Ваксберг А.И. Моя жизнь в жизни. В двух томах. Том 1 | страница 46
В глубине слабо освещенного зала Поль сидел с молодой дамой. «Мы с вами заочно знакомы, — сказала она, — Екатерина Абрамовна рассказывала о вас». Наступили уже другие времена (не совсем еще, правда, другие, но все же…), в редчайших случаях границы чуть приоткрывались, и французская журналистка ждала свекровь, которая вот-вот должна была — с перерывом на полвека — снова приехать в Париж. Мы могли бы встретиться там — какой это был бы праздник души! Но командировка жены подошла к концу, предстояло возвращение, перенести отъезд на другую дату было уже невозможно.
Оказалось, в этом не было и нужды. За несколько дней до отъезда в Париж (уже был куплен билет) Екатерине Абрамовне стало плохо. Она успела вызвать врача и даже открыть ему дверь, упав на его руки с вопросом: «Это конец?». Ответить врач не успел, потому что действительно это был конец, ловко придуманный безжалостным драматургом для трагедийной пьесы.

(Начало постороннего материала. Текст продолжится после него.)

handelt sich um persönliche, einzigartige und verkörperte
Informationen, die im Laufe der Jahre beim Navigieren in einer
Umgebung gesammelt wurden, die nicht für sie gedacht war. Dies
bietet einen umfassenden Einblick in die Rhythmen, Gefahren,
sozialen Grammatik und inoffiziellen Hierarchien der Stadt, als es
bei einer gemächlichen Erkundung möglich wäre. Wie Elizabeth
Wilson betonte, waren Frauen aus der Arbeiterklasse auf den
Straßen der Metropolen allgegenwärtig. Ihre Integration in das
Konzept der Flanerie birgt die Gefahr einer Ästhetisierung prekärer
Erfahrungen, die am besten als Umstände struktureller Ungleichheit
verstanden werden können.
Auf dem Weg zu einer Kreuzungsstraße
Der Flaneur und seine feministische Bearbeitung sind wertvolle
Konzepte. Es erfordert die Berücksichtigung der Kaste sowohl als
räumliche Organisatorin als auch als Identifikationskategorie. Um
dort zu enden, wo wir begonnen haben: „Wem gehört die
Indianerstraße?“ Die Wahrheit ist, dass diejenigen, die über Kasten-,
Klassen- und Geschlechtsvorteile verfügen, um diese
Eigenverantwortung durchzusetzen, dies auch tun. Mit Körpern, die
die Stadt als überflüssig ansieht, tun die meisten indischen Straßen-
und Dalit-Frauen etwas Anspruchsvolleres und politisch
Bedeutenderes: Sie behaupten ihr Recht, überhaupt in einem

Официально ей было тогда ровно восемьдесят, по документам архива — восемьдесят шесть. Имеет ли это значение сейчас? Имело ли тогда?

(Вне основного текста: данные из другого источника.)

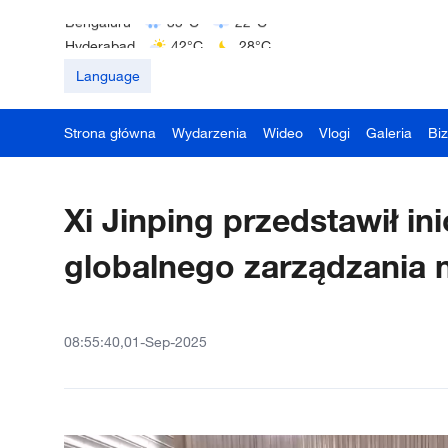
Bengaluru
35°C
22°C
Hyderabad
42°C
28°C
Mumbai
31°C
27°C
Language
Strona główna
Wydarzenia
Wideo
Vlogi
Galeria
Bi
Xi Jinping przedstawił in
globalnego zarządzania 
08:55:40,01-Sep-2025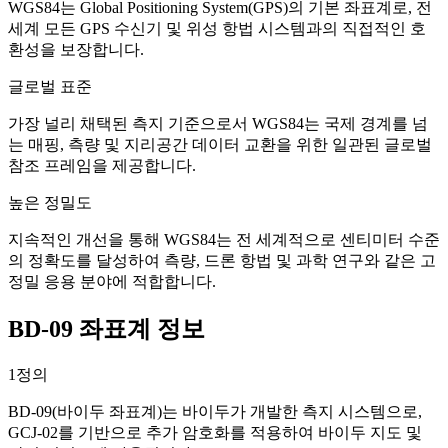
WGS84는 Global Positioning System(GPS)의 기본 좌표계로, 전
세계 모든 GPS 수신기 및 위성 항법 시스템과의 직접적인 호
환성을 보장합니다.
글로벌 표준
가장 널리 채택된 측지 기준으로서 WGS84는 국제 경계를 넘
는 매핑, 측량 및 지리공간 데이터 교환을 위한 일관된 글로벌
참조 프레임을 제공합니다.
높은 정밀도
지속적인 개선을 통해 WGS84는 전 세계적으로 센티미터 수준
의 정확도를 달성하여 측량, 드론 항법 및 과학 연구와 같은 고
정밀 응용 분야에 적합합니다.
BD-09 좌표계 정보
1
정의
BD-09(바이두 좌표계)는 바이두가 개발한 측지 시스템으로,
GCJ-02를 기반으로 추가 암호화를 적용하여 바이두 지도 및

По какой-то, непонятной мне самому, цепочке ассоциаций я вспоминаю Екатерину Абрамовну Флейшиц, смотря время от времени телевизионные передачи об ушедших от нас замечательных актерах или художниках, писателях, музыкантах. Они живы в памяти многих, от них остались произведения, любимые многими, понятные и доступные, привлекающие к себе интерес. К себе, а значит и к авторам. Осталось и то, что можно всем показать, что можно услышать: кинокадры и телехроника, картины, пластинки, кассеты.

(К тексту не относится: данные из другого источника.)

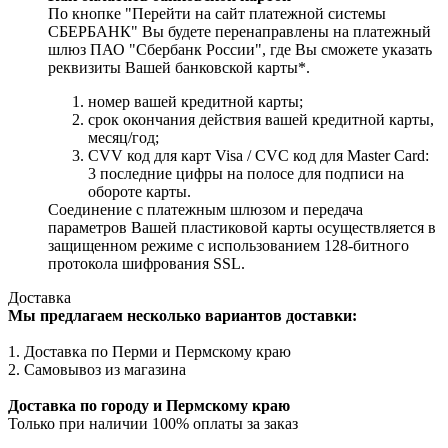
По кнопке "Перейти на сайт платежной системы
СБЕРБАНК" Вы будете перенаправлены на платежный
шлюз ПАО "Сбербанк России", где Вы сможете указать
реквизиты Вашей банковской карты*.
номер вашей кредитной карты;
cрок окончания действия вашей кредитной карты,
месяц/год;
CVV код для карт Visa / CVC код для Master Card:
3 последние цифры на полосе для подписи на
обороте карты.
Соединение с платежным шлюзом и передача
параметров Вашей пластиковой карты осуществляется в
защищенном режиме с использованием 128-битного
протокола шифрования SSL.
Доставка
Мы предлагаем несколько вариантов доставки:
1. Доставка по Перми и Пермскому краю
2. Самовывоз из магазина
Доставка по городу и Пермскому краю
Только при наличии 100% оплаты за заказ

Богатство личности профессора Флейшиц, яркость и драматизм ее судьбы, интеллигентность, широта взгляда, ее духовный мир и влияние на умы тех, кто годы спустя создавал правовую базу свободной России, — все это ничуть не менее замечательно. И не менее достойно внимания. Но людям этой профессии остаться в памяти поколений, к сожалению, не суждено. Фильмов о них не ставят. Книг — для публики — не пишут. Имя замечательной женщины — профессора Екатерины Абрамовны Флейшиц — осталось в далеком прошлом, а если теперь иногда вспоминается, то лишь в крайне узком, все более и более редеющем кругу.
Для меня оно значило очень много. Значит еще и сейчас.
Глава 5.
Страсти по Саломее
Институт внешней торговли, где я проучился три года, оставил о себе лишь самые грустные воспоминания. Уже на втором курсе я вляпался в одну идиотскую историю, которая могла слишком дорого мне обойтись.